** Opening Data to use block **
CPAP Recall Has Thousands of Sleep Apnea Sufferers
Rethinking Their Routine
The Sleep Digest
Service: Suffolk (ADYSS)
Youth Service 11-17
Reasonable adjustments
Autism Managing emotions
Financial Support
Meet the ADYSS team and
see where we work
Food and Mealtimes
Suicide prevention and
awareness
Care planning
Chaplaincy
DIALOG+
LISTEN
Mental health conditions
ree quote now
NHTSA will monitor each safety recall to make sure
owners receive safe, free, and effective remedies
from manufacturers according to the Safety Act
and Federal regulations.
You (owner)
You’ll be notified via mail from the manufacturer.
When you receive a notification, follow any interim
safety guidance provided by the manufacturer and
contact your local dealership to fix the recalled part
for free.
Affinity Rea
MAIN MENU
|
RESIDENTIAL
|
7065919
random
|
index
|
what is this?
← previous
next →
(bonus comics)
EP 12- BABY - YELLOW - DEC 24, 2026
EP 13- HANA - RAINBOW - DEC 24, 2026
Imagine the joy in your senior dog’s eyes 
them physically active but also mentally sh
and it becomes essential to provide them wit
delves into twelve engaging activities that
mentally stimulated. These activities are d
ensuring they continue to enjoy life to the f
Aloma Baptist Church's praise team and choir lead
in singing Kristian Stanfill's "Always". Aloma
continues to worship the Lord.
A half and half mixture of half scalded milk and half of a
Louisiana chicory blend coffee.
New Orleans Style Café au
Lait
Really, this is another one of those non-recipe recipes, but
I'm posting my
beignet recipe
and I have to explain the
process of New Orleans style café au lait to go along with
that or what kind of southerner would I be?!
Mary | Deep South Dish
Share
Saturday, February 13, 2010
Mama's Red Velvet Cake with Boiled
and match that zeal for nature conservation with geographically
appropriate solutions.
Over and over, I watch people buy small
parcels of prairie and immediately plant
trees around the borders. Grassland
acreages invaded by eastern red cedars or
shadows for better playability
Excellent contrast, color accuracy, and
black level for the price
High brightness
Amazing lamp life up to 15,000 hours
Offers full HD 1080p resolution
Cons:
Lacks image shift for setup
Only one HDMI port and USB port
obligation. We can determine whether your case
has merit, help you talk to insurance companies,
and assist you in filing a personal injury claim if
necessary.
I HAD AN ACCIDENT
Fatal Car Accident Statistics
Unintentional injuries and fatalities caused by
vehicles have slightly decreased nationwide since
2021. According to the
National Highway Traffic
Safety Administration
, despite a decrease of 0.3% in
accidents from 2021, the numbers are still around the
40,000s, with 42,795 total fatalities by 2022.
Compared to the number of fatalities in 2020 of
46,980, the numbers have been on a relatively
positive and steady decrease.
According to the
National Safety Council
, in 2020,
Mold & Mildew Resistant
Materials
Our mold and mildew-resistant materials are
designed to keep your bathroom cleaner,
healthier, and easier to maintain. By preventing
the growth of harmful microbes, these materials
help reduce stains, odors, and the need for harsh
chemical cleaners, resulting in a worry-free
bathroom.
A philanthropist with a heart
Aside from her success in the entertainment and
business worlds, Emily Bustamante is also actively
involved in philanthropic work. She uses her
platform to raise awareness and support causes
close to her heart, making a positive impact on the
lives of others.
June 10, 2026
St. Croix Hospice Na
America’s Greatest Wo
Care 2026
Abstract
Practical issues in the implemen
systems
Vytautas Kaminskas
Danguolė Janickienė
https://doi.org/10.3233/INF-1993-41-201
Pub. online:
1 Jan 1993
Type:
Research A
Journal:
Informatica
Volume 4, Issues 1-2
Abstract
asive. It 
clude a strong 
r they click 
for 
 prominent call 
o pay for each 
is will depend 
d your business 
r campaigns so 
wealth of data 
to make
** Closing Data to use block **
Copy range, inclusive: the line holding "acreages invaded by eastern red cedars or" to the line holding "Danguolė Janickienė". Reproduce exactly those lines of the records above and no others.

Exercise result:
acreages invaded by eastern red cedars or
shadows for better playability
Excellent contrast, color accuracy, and
black level for the price
High brightness
Amazing lamp life up to 15,000 hours
Offers full HD 1080p resolution
Cons:
Lacks image shift for setup
Only one HDMI port and USB port
obligation. We can determine whether your case
has merit, help you talk to insurance companies,
and assist you in filing a personal injury claim if
necessary.
I HAD AN ACCIDENT
Fatal Car Accident Statistics
Unintentional injuries and fatalities caused by
vehicles have slightly decreased nationwide since
2021. According to the
National Highway Traffic
Safety Administration
, despite a decrease of 0.3% in
accidents from 2021, the numbers are still around the
40,000s, with 42,795 total fatalities by 2022.
Compared to the number of fatalities in 2020 of
46,980, the numbers have been on a relatively
positive and steady decrease.
According to the
National Safety Council
, in 2020,
Mold & Mildew Resistant
Materials
Our mold and mildew-resistant materials are
designed to keep your bathroom cleaner,
healthier, and easier to maintain. By preventing
the growth of harmful microbes, these materials
help reduce stains, odors, and the need for harsh
chemical cleaners, resulting in a worry-free
bathroom.
A philanthropist with a heart
Aside from her success in the entertainment and
business worlds, Emily Bustamante is also actively
involved in philanthropic work. She uses her
platform to raise awareness and support causes
close to her heart, making a positive impact on the
lives of others.
June 10, 2026
St. Croix Hospice Na
America’s Greatest Wo
Care 2026
Abstract
Practical issues in the implemen
systems
Vytautas Kaminskas
Danguolė Janickienė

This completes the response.